Whitney "Kindness Is Contagious"

PHOTOGRAPHY BY RANDY BACON

Co-founder of Gathering Friends for the Homeless

There are probably a lot of people that you could meet that would change your life if we took the time to get out of our own comfortable, little world. Many of those people aren’t in that cozy world and are homeless. Sometimes what makes you uncomfortable is what you need a lot of in your life - you just don’t know it.  

A lot of people say “I’m so busy - ballgames and working late - I just don’t have time to help anyone else." It doesn’t take much time to make a big difference. You can devote as much time as you want to or as much as you don’t want to. You can help people in ways that don’t require time - you know, just saying hello, smiling at people, trying to be a positive energy in the world. You can change people that way and that doesn’t take any time at all.

I get asked a lot why I have such a special compassion for the homeless.
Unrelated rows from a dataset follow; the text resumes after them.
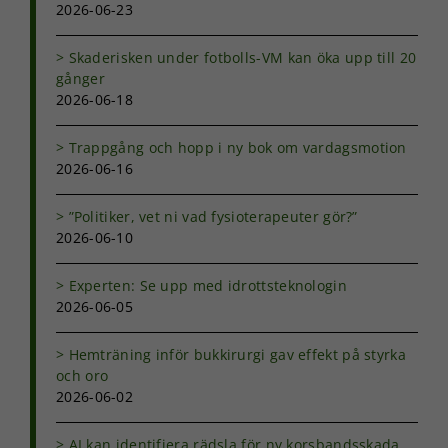
2026-06-23
Skaderisken under fotbolls-VM kan öka upp till 20
gånger
2026-06-18
Trappgång och hopp i ny bok om vardagsmotion
2026-06-16
Nödvändiga
”Politiker, vet ni vad fysioterapeuter gör?”
Dessa kakor
2026-06-10
går inte att
välja bort. De
behövs för
Experten: Se upp med idrottsteknologin
att hemsidan
2026-06-05
över huvud
taget ska
fungera.
Hemträning inför bukkirurgi gav effekt på styrka
och oro
2026-06-02
Statistik
För att vi ska
AI kan identifiera rädsla för ny korsbandsskada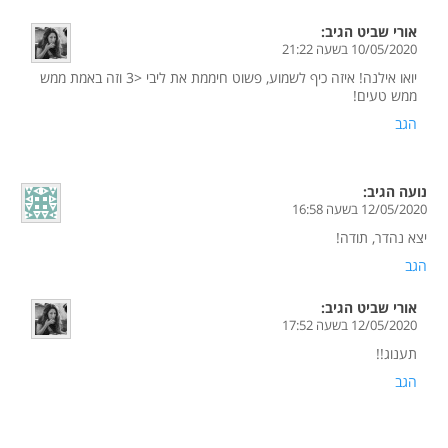
אורי שביט
הגיב:
10/05/2020 בשעה 21:22
יואו אילנה! איזה כיף לשמוע, פשוט חיממת את ליבי <3 וזה באמת ממש
ממש טעים!
הגב
נועה
הגיב:
12/05/2020 בשעה 16:58
יצא נהדר, תודה!
הגב
אורי שביט
הגיב:
12/05/2020 בשעה 17:52
תענוג!!
הגב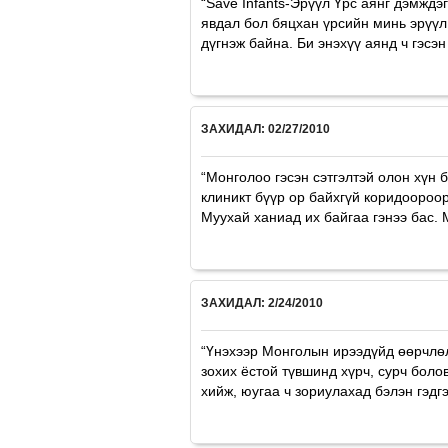
“Save Infants-Эрүүл Үрс аянг дэмждэ
явдал бол бяцхан үрсийн минь эрүүл
дүгнэж байна. Би энэхүү аянд ч гэсэ
ЗАХИДАЛ: 02/27/2010
“Монголоо гэсэн сэтгэлтэй олон хүн 
клиникт бүүр ор байхгүй коридоороор
Муухай ханиад их байгаа гэнээ бас. 
ЗАХИДАЛ: 2/24/2010
“Үнэхээр Монголын ирээдүйд өөрчлөл
зохих ёстой түвшинд хүрч, сурч бол
хийж, юугаа ч зориулахад бэлэн гэдгэ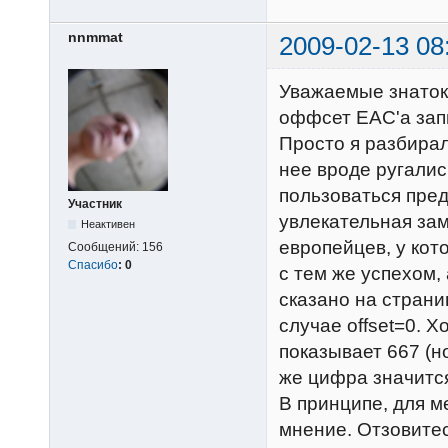
nnmmat
2009-02-13 08
Уважаемые знаток
оффсет EAC'а зап
Просто я разбирал
нее вроде ругались
пользоваться пред
Участник
увлекательная зам
Неактивен
европейцев, у кото
Сообщений:
156
Спасибо
:
0
с тем же успехом, а
сказано на страни
случае offset=0. 
показывает 667 (но
же цифра значится
В принципе, для м
мнение. Отзовитес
I don’t really know - I think about that sometimes.  I grew up on the very north side, right across from where the jail is.  So for awhile I thought it was the environment I was in.  We didn’t have a lot of money but I don’t even think it’s due to that.  I’ve always been compassionate for other people - for whatever reason.  Perhaps it’s just because you’re getting a very real sense of people. Some people think the homeless are just trying to get something from you - it’s not like that at all.  Maybe it’s just that they don’t have that much to lose - they’ve seen so much that they’ve got emotions in them that I think I and others may be missing.  I feel like I’m learning something from them - I don’t really know. The best moments I spend most days are the moments I’m hanging out with my friends at the Veteran's Center.

The "incident" that was my "turning point" that really drove me to help the homeless fully was, you know, there was this one man, Johnny. I ended up helping serve on Saturday nights at the Gathering Tree when they first opened, and I just sort of ended up there because people that I had met were doing a meal behind the Missouri Hotel, and it was the same demographic of people we were helping.  But I remember the first time we got somebody who we saw all the time, who didn’t acknowledge us at all, wouldn’t make eye contact and my kids were really interested in him. He was wearing an interesting hat and that’s what made my kids interested in him. So I made a decision that I was going to get his name because they kept asking, “How is so and so?” I didn’t know his name, and I didn’t like that I didn’t know his name.  I remember the first time I got him to respond to me after weeks of “Hi- how are you today?” and “Can I get that for you?”, he finally started to talk to me.  

My kids had their old backpacks they were wanting to donate. We had some other things that we were passing out, but that was a big thing to them. They said they wanted to be able to give the backpacks to the person of their choice. So, Johnny came up and said “Hey - I heard you may have a backpack for me?” And my kids fight about who got to give their backpack to him, which he thought was hilarious. And they were tussling in the corner, fighting over backpacks, and I just laughed, and he laughed. That day he was a little inebriated, so he was very animated.  They just adored him immediately.  So they always asked about him, so I made a point to sit at the table with him and talk with him and get to know him a little bit better.  He hung out with people we were already really close with. He just became the dude I liked to hang out with.  He is very funny, and when he’s sober, he is extremely kindhearted.  And when he is drunk, he is just a little handful.  I always got to see both sides of him until I knew that some of the decisions that he made and the things that he did wasn’t the real him, it was the reactive side of him.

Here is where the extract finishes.